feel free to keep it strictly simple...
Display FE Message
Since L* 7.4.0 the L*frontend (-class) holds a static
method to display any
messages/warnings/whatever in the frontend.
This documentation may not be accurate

▬▬▬▬▬▬

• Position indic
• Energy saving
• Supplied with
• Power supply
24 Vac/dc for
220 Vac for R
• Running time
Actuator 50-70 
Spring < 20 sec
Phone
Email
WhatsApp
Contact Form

▬▬▬▬▬▬

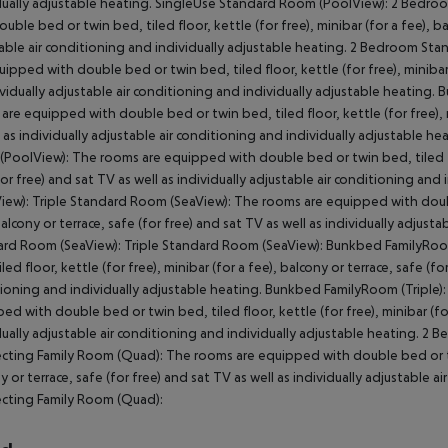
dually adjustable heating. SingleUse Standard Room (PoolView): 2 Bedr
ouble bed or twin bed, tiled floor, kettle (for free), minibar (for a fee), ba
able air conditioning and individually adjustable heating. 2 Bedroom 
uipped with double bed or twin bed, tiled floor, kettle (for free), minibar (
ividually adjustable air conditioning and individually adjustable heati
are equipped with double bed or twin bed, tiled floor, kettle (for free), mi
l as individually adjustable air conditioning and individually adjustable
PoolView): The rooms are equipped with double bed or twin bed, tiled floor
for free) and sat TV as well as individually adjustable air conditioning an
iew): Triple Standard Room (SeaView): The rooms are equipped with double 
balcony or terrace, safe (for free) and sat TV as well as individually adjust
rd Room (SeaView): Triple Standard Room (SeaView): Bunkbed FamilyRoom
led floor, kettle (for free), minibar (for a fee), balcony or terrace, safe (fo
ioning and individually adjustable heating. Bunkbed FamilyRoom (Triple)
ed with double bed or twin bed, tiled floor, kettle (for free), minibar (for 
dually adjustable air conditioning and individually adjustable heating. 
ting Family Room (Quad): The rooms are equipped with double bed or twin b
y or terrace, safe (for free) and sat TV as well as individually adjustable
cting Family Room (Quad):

▬▬▬▬▬▬

Reproduce each line of the entries in which the word "floor" is found.

▶ Solved problem
ouble bed or twin bed, tiled floor, kettle (for free), minibar (for a fee), ba
uipped with double bed or twin bed, tiled floor, kettle (for free), minibar (
are equipped with double bed or twin bed, tiled floor, kettle (for free), mi
PoolView): The rooms are equipped with double bed or twin bed, tiled floor
led floor, kettle (for free), minibar (for a fee), balcony or terrace, safe (fo
ed with double bed or twin bed, tiled floor, kettle (for free), minibar (for 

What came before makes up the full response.